The language in question would require DCF to have actual evidence that marijuana use by parents places their children at risk before taking those children away, putting the family under supervision or otherwise interfering with their lives.

The language is so mild that the state’s “Child Advocate” says it wouldn’t change current practice.  Even Harvard Law Professor Elizabeth Bartholet is not upset by this language.  Bartholet is probably the nation’s most fanatical advocate of a take-the-child-and-run approach to child welfare; her own proposals would require the removal of millions of children from their homes nationwide.

But DCF is throwing a fit. 

Why the language is needed 


This New York Times story explains why the referendum language is needed. It describes how cases involving marijuana possession are misused to needlessly harass families and sometimes take away their children.  There’s also this story from the now-defunct Philadelphia City Paper. And this one from Fusion.  And this case from Ohio.

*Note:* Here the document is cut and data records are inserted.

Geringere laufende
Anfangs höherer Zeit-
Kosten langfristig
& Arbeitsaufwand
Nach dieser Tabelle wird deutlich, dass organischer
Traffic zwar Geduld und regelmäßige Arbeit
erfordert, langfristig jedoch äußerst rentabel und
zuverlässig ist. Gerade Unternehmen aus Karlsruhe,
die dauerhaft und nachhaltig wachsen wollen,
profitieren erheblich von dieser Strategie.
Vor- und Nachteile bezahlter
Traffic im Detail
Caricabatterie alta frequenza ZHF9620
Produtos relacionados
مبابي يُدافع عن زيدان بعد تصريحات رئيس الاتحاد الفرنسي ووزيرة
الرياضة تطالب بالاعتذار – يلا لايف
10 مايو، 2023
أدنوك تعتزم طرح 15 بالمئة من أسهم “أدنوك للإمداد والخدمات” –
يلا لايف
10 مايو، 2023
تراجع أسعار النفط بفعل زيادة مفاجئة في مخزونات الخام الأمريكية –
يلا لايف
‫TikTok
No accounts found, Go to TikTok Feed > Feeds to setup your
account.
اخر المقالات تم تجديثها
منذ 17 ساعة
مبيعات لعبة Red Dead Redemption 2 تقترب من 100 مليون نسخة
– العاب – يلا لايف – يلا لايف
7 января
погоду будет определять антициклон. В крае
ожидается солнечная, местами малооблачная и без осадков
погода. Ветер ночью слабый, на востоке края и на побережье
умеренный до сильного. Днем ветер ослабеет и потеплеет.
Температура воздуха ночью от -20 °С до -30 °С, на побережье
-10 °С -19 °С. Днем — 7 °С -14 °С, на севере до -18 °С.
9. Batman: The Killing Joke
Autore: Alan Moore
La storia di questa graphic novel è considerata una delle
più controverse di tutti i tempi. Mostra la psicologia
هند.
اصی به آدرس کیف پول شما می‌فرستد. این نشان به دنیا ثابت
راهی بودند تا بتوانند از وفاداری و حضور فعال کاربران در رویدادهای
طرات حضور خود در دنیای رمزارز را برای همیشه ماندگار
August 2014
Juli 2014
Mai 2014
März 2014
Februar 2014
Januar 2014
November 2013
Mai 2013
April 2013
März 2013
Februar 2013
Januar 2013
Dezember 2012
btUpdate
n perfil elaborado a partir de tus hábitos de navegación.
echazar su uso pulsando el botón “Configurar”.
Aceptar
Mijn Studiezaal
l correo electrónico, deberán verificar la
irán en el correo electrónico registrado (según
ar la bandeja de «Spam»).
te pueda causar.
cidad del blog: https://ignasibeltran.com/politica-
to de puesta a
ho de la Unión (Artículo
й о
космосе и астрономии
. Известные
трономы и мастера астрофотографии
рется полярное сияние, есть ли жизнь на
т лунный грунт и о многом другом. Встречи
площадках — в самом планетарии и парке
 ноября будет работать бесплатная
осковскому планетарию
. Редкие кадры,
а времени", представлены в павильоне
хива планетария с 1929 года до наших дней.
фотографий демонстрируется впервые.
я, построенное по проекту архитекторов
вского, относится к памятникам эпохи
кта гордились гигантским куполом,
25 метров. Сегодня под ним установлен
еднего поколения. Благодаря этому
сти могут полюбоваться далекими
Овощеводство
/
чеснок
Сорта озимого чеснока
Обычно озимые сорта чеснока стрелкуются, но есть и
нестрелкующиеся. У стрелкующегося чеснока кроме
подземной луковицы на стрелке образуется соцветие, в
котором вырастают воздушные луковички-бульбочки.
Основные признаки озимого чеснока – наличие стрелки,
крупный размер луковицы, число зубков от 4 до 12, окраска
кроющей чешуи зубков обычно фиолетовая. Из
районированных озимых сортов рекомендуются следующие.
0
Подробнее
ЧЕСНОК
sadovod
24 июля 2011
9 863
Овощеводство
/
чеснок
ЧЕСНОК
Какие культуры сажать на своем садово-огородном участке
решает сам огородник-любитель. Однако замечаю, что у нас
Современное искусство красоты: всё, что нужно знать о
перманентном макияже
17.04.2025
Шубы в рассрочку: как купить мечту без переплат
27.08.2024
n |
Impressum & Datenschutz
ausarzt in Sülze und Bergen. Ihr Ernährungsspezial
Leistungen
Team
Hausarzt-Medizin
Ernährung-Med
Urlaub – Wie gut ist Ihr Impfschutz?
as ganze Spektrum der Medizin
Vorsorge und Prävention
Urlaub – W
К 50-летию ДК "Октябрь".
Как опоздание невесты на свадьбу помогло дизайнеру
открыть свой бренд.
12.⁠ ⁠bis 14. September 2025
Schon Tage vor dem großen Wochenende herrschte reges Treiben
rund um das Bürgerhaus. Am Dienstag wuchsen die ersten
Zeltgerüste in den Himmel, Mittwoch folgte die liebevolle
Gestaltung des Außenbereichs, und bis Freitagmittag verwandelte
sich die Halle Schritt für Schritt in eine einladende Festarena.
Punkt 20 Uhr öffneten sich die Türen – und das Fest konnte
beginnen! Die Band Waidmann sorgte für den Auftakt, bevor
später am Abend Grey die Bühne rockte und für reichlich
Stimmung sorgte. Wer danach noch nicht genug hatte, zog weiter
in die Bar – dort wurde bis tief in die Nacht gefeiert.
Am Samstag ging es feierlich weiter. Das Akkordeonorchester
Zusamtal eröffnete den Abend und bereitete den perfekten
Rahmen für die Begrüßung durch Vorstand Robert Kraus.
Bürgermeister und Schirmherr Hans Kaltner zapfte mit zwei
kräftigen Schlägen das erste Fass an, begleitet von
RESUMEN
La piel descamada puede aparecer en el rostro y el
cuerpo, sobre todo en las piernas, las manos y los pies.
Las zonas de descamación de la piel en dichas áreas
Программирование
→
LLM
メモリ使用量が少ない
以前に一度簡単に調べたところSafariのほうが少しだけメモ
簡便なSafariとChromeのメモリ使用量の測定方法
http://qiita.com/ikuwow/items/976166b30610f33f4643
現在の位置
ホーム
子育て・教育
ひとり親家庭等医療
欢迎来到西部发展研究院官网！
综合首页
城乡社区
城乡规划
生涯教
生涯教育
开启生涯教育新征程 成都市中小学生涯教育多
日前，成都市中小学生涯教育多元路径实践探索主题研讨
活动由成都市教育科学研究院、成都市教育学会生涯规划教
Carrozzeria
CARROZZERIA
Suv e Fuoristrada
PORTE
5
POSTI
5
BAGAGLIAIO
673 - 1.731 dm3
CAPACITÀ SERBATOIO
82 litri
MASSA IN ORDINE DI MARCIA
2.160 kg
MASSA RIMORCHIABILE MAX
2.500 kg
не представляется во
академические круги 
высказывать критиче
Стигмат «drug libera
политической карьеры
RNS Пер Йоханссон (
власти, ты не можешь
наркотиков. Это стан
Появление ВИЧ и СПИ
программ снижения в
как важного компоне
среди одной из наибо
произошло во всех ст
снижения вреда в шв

These stories provide chilling evidence in support of what NCCPR President Prof. Martin Guggenheim, told the Globe.  He said the referendum language

“would be a big step forward in equalizing the rights of rich and poor parents by eliminating what should be an irrelevant factor in prosecuting child welfare cases.”
 Guggenheim, a national expert on child welfare law, said child protection is supposed to be about protecting kids who have already been harmed or are at imminent risk of harm.
 Yet, he said, “Child protection statutes have been used for decades to control poor people and take away their kids, using marijuana use as pretense — where, on the other side of town, pot would be winked at.”

The harm to children


As is so often the case with agencies like DCF, their position on this part of the referendum flunks the balance-of-harms test.

Surely, by now, everyone in Massachusetts knows how dangerous the state’s foster care system is to children.  Even a lawsuit brought by the group that calls itself Children’s Rights, a group that is no friend of keeping families together, makes that clear. (Yes, the lawsuit was dismissed, but based on a narrow reading of the law, not on the facts of the suit and the condition of Massachusetts foster care.) 

Two huge MIT studies found that in typical cases children in foster care fare worse even than comparably maltreated children left in their own homes.  Several more studies find abuse in one quarter to one-third of foster homes.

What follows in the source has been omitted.